The wreckage of the Tiger Moth crash which was survived by Toowoomba pilots Warren Buckley and Ray Garner.
The wreckage of the Tiger Moth crash which was survived by Toowoomba pilots Warren Buckley and Ray Garner. Bev Lacey

Air crash investigation hits wall

AN air safety investigation has failed to pinpoint the reason a World War II Tiger Moth piloted by two Toowoomba men crashed into scrub near the bottom of the Toowoomba Range.

Warren Buckley and Ray Garner miraculously survived when the De Havilland DH-82A Tiger Moth they were flying crashed into thick bushland on Mt Davidson, near Table Top Bushland Reserve on January 24 this year.

Both men have declined to be interviewed about the incident.
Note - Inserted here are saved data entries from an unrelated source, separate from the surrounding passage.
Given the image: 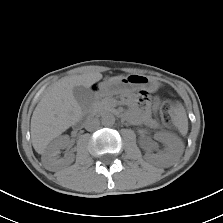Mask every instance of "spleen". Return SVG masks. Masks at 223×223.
<instances>
[{
  "label": "spleen",
  "instance_id": "spleen-1",
  "mask_svg": "<svg viewBox=\"0 0 223 223\" xmlns=\"http://www.w3.org/2000/svg\"><path fill=\"white\" fill-rule=\"evenodd\" d=\"M175 114H176V121L180 131L182 133H185L188 129L187 115L184 107L179 103L176 105Z\"/></svg>",
  "mask_w": 223,
  "mask_h": 223
}]
</instances>
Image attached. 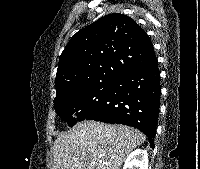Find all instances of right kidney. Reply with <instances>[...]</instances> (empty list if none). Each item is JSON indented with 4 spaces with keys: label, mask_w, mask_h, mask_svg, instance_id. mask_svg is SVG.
I'll list each match as a JSON object with an SVG mask.
<instances>
[{
    "label": "right kidney",
    "mask_w": 200,
    "mask_h": 169,
    "mask_svg": "<svg viewBox=\"0 0 200 169\" xmlns=\"http://www.w3.org/2000/svg\"><path fill=\"white\" fill-rule=\"evenodd\" d=\"M123 169H148V153L143 149H136L125 160Z\"/></svg>",
    "instance_id": "right-kidney-1"
}]
</instances>
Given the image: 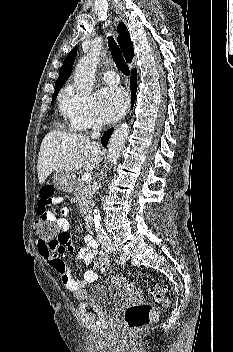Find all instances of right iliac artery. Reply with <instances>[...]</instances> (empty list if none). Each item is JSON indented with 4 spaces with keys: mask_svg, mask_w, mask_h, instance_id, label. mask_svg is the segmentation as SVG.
<instances>
[{
    "mask_svg": "<svg viewBox=\"0 0 233 352\" xmlns=\"http://www.w3.org/2000/svg\"><path fill=\"white\" fill-rule=\"evenodd\" d=\"M108 248H109V247H106V248H105V249H106V251L108 250Z\"/></svg>",
    "mask_w": 233,
    "mask_h": 352,
    "instance_id": "1",
    "label": "right iliac artery"
}]
</instances>
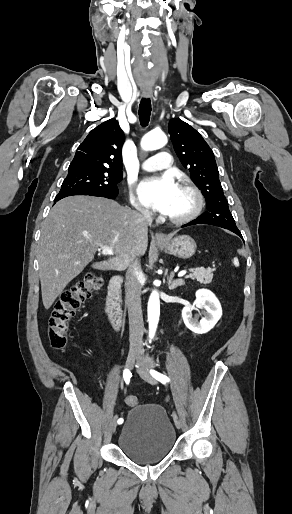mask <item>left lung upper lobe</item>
I'll list each match as a JSON object with an SVG mask.
<instances>
[{"label": "left lung upper lobe", "mask_w": 292, "mask_h": 514, "mask_svg": "<svg viewBox=\"0 0 292 514\" xmlns=\"http://www.w3.org/2000/svg\"><path fill=\"white\" fill-rule=\"evenodd\" d=\"M168 130L178 158L205 197L208 211L199 216V220L225 229L238 230L219 181L212 149L198 131L180 119L170 120Z\"/></svg>", "instance_id": "5c2ea615"}]
</instances>
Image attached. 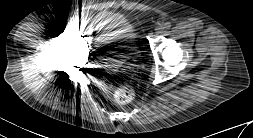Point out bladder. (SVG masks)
Wrapping results in <instances>:
<instances>
[{
  "mask_svg": "<svg viewBox=\"0 0 253 138\" xmlns=\"http://www.w3.org/2000/svg\"><path fill=\"white\" fill-rule=\"evenodd\" d=\"M101 44L110 49H122L132 35L130 25L119 18L110 19L100 28ZM114 45V48H113Z\"/></svg>",
  "mask_w": 253,
  "mask_h": 138,
  "instance_id": "bladder-1",
  "label": "bladder"
}]
</instances>
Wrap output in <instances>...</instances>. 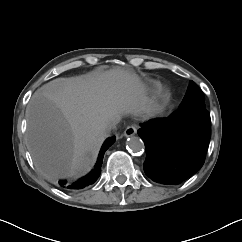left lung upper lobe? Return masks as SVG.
<instances>
[{
  "mask_svg": "<svg viewBox=\"0 0 242 242\" xmlns=\"http://www.w3.org/2000/svg\"><path fill=\"white\" fill-rule=\"evenodd\" d=\"M204 100L205 98L200 88L193 81H190L179 111H186L193 108H206Z\"/></svg>",
  "mask_w": 242,
  "mask_h": 242,
  "instance_id": "left-lung-upper-lobe-1",
  "label": "left lung upper lobe"
}]
</instances>
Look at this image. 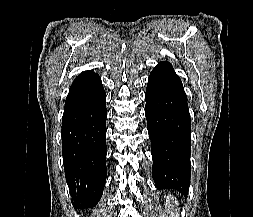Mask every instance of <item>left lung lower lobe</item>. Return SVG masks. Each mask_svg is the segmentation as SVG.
<instances>
[{"instance_id": "0a47b994", "label": "left lung lower lobe", "mask_w": 253, "mask_h": 217, "mask_svg": "<svg viewBox=\"0 0 253 217\" xmlns=\"http://www.w3.org/2000/svg\"><path fill=\"white\" fill-rule=\"evenodd\" d=\"M145 100L155 186L176 189L187 196L191 119L181 79L169 62H160L151 72Z\"/></svg>"}]
</instances>
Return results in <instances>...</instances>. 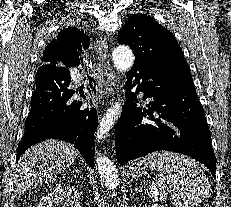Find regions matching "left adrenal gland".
Wrapping results in <instances>:
<instances>
[{"mask_svg": "<svg viewBox=\"0 0 231 207\" xmlns=\"http://www.w3.org/2000/svg\"><path fill=\"white\" fill-rule=\"evenodd\" d=\"M138 191V188H137V186L135 187V192H137Z\"/></svg>", "mask_w": 231, "mask_h": 207, "instance_id": "1", "label": "left adrenal gland"}]
</instances>
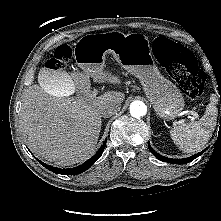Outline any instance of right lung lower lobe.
<instances>
[{
    "label": "right lung lower lobe",
    "instance_id": "obj_1",
    "mask_svg": "<svg viewBox=\"0 0 221 221\" xmlns=\"http://www.w3.org/2000/svg\"><path fill=\"white\" fill-rule=\"evenodd\" d=\"M105 144H106V140L103 142L102 146L100 147V149L97 151V153L94 156H92L90 159H88L83 164H81L77 167H74V168L60 169V168H55L50 165H47L40 160H38V162L41 165H43L45 168H47L48 170H50L54 173H57V174L59 173V174H64V175H77V174H80V173L86 171L87 169H89L101 157V155L104 151V148H105Z\"/></svg>",
    "mask_w": 221,
    "mask_h": 221
}]
</instances>
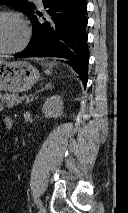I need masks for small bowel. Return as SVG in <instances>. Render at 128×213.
Instances as JSON below:
<instances>
[{
	"mask_svg": "<svg viewBox=\"0 0 128 213\" xmlns=\"http://www.w3.org/2000/svg\"><path fill=\"white\" fill-rule=\"evenodd\" d=\"M2 110V105L0 104V111Z\"/></svg>",
	"mask_w": 128,
	"mask_h": 213,
	"instance_id": "c3829d8e",
	"label": "small bowel"
}]
</instances>
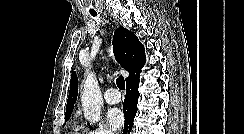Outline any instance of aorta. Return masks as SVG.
Returning <instances> with one entry per match:
<instances>
[{"mask_svg": "<svg viewBox=\"0 0 244 134\" xmlns=\"http://www.w3.org/2000/svg\"><path fill=\"white\" fill-rule=\"evenodd\" d=\"M81 102L85 119L88 120L90 124L97 123L100 120L103 100L97 79L93 72L87 71L85 75Z\"/></svg>", "mask_w": 244, "mask_h": 134, "instance_id": "1", "label": "aorta"}]
</instances>
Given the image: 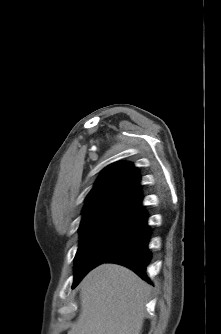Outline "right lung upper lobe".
<instances>
[{"label":"right lung upper lobe","mask_w":221,"mask_h":334,"mask_svg":"<svg viewBox=\"0 0 221 334\" xmlns=\"http://www.w3.org/2000/svg\"><path fill=\"white\" fill-rule=\"evenodd\" d=\"M140 177L131 163L109 165L86 197L82 222L102 215H130L147 218L141 205Z\"/></svg>","instance_id":"right-lung-upper-lobe-1"}]
</instances>
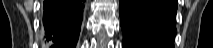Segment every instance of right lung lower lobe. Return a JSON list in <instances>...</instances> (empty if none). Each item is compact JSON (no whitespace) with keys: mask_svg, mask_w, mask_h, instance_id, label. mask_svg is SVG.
Here are the masks:
<instances>
[{"mask_svg":"<svg viewBox=\"0 0 213 48\" xmlns=\"http://www.w3.org/2000/svg\"><path fill=\"white\" fill-rule=\"evenodd\" d=\"M85 0H45L43 22L51 48H74Z\"/></svg>","mask_w":213,"mask_h":48,"instance_id":"right-lung-lower-lobe-1","label":"right lung lower lobe"}]
</instances>
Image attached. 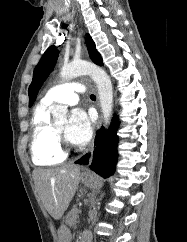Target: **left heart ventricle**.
Wrapping results in <instances>:
<instances>
[{"label": "left heart ventricle", "instance_id": "left-heart-ventricle-1", "mask_svg": "<svg viewBox=\"0 0 187 242\" xmlns=\"http://www.w3.org/2000/svg\"><path fill=\"white\" fill-rule=\"evenodd\" d=\"M66 126H67V122H66V120H62L61 122H59V123H57V124L55 125V128H56L59 132L63 133V132L65 131V129H66Z\"/></svg>", "mask_w": 187, "mask_h": 242}]
</instances>
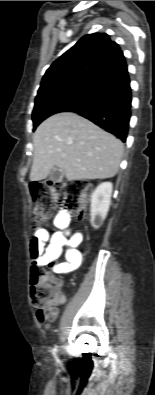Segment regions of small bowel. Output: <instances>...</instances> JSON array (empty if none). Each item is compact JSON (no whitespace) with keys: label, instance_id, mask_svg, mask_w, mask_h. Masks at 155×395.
Wrapping results in <instances>:
<instances>
[{"label":"small bowel","instance_id":"c3829d8e","mask_svg":"<svg viewBox=\"0 0 155 395\" xmlns=\"http://www.w3.org/2000/svg\"><path fill=\"white\" fill-rule=\"evenodd\" d=\"M70 215L59 211L53 221V231L38 229L34 237L29 240L28 260H32V266H48L56 261L67 247L65 261L56 264L52 270L55 273L65 274L76 270L82 263V252L79 248L82 242L81 234L69 235ZM47 244V246H46ZM58 309L43 310L36 312L40 322L49 323L55 320Z\"/></svg>","mask_w":155,"mask_h":395}]
</instances>
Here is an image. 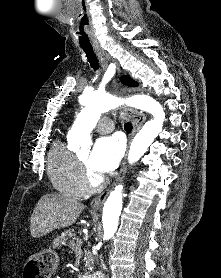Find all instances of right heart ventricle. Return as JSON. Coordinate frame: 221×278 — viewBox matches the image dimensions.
<instances>
[{
	"label": "right heart ventricle",
	"mask_w": 221,
	"mask_h": 278,
	"mask_svg": "<svg viewBox=\"0 0 221 278\" xmlns=\"http://www.w3.org/2000/svg\"><path fill=\"white\" fill-rule=\"evenodd\" d=\"M47 167L50 181L60 194L75 199L85 195L79 159L61 140L52 145Z\"/></svg>",
	"instance_id": "obj_1"
}]
</instances>
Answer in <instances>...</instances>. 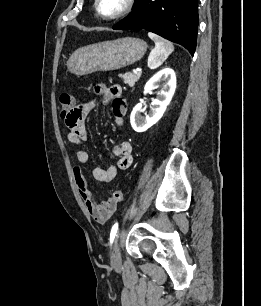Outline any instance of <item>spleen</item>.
Here are the masks:
<instances>
[{"label":"spleen","mask_w":261,"mask_h":306,"mask_svg":"<svg viewBox=\"0 0 261 306\" xmlns=\"http://www.w3.org/2000/svg\"><path fill=\"white\" fill-rule=\"evenodd\" d=\"M148 36L155 43L154 49L151 51L148 57V67L150 69H156L168 58L173 52L174 46L171 42L163 39L162 37L148 32Z\"/></svg>","instance_id":"1"}]
</instances>
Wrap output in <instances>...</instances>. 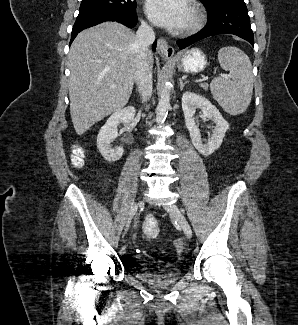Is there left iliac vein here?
<instances>
[{
	"label": "left iliac vein",
	"mask_w": 298,
	"mask_h": 325,
	"mask_svg": "<svg viewBox=\"0 0 298 325\" xmlns=\"http://www.w3.org/2000/svg\"><path fill=\"white\" fill-rule=\"evenodd\" d=\"M165 209L169 212L172 217L177 220L186 237L190 239L192 237L191 227L184 215L178 209V207L175 204H168L165 206Z\"/></svg>",
	"instance_id": "left-iliac-vein-1"
}]
</instances>
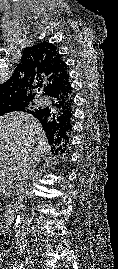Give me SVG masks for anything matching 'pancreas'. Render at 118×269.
<instances>
[{"label":"pancreas","mask_w":118,"mask_h":269,"mask_svg":"<svg viewBox=\"0 0 118 269\" xmlns=\"http://www.w3.org/2000/svg\"><path fill=\"white\" fill-rule=\"evenodd\" d=\"M10 190V184L8 183V179L3 178L0 179V191H8Z\"/></svg>","instance_id":"pancreas-1"}]
</instances>
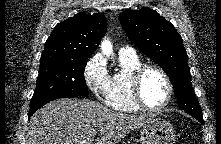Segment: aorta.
I'll list each match as a JSON object with an SVG mask.
<instances>
[{
    "label": "aorta",
    "instance_id": "1",
    "mask_svg": "<svg viewBox=\"0 0 221 144\" xmlns=\"http://www.w3.org/2000/svg\"><path fill=\"white\" fill-rule=\"evenodd\" d=\"M101 50H102V53L106 55L107 57H109L112 54L113 52L112 44L108 39H104L101 42Z\"/></svg>",
    "mask_w": 221,
    "mask_h": 144
}]
</instances>
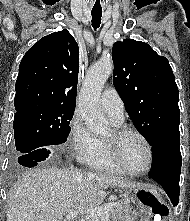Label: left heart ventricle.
<instances>
[{
  "instance_id": "obj_1",
  "label": "left heart ventricle",
  "mask_w": 190,
  "mask_h": 221,
  "mask_svg": "<svg viewBox=\"0 0 190 221\" xmlns=\"http://www.w3.org/2000/svg\"><path fill=\"white\" fill-rule=\"evenodd\" d=\"M120 151L122 160L129 169L140 171L146 167L148 152L143 141L135 134H127L123 137Z\"/></svg>"
}]
</instances>
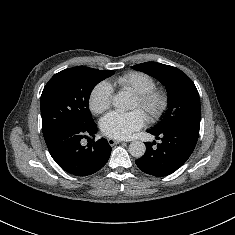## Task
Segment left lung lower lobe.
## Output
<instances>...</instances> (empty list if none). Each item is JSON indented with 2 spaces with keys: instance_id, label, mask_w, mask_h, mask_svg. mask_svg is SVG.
<instances>
[{
  "instance_id": "left-lung-lower-lobe-1",
  "label": "left lung lower lobe",
  "mask_w": 235,
  "mask_h": 235,
  "mask_svg": "<svg viewBox=\"0 0 235 235\" xmlns=\"http://www.w3.org/2000/svg\"><path fill=\"white\" fill-rule=\"evenodd\" d=\"M147 132L162 143H146V153L136 160L137 166L145 173L153 176H167L180 168L192 154L199 136V128L183 126L163 132L148 130Z\"/></svg>"
}]
</instances>
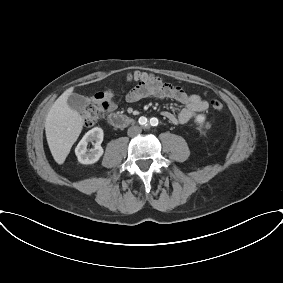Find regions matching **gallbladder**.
<instances>
[{
  "label": "gallbladder",
  "mask_w": 283,
  "mask_h": 283,
  "mask_svg": "<svg viewBox=\"0 0 283 283\" xmlns=\"http://www.w3.org/2000/svg\"><path fill=\"white\" fill-rule=\"evenodd\" d=\"M67 104L71 109L81 113L86 105V99L82 95L71 93L67 99Z\"/></svg>",
  "instance_id": "bac80fb5"
}]
</instances>
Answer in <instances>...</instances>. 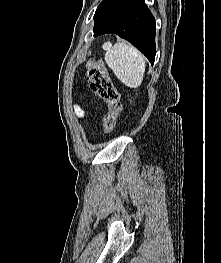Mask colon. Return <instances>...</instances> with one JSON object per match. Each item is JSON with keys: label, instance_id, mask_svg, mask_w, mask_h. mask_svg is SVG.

However, an Australian Transport Safety Bureau report has revealed what happened before the crash.

The report stated the handling pilot initiated a left turn to return to the airport about 15 minutes after taking off at 6pm.

"The pilot in command recalled that, during the turn, WHW (the plane) suddenly pitched down followed by a second, even more severe, pitch down motion," the report read.

Both men unsuccessfully attempted to raise the nose and the plane continued to pitch nose down until it became inverted.

"The aircraft was about 100 feet (30 metres) above the trees and inverted when it began to climb.

"Both pilots felt significant g-force followed by the collision with the trees.

Mr Buckley and Mr Garner sustained serious injuries.

The report noted the pilot in command had 50 hours flying experience in a Tiger Moth.

Despite having more than 6000 hours flying experience in other aircraft, it was the first time the handling pilot had flown a Tiger Moth.

Based on previous crashes of Tiger Moths, the report said the plane could have lost control for reasons including adhesive failure, inadvertent slat extension during aerobatics or loss of control due to stalling.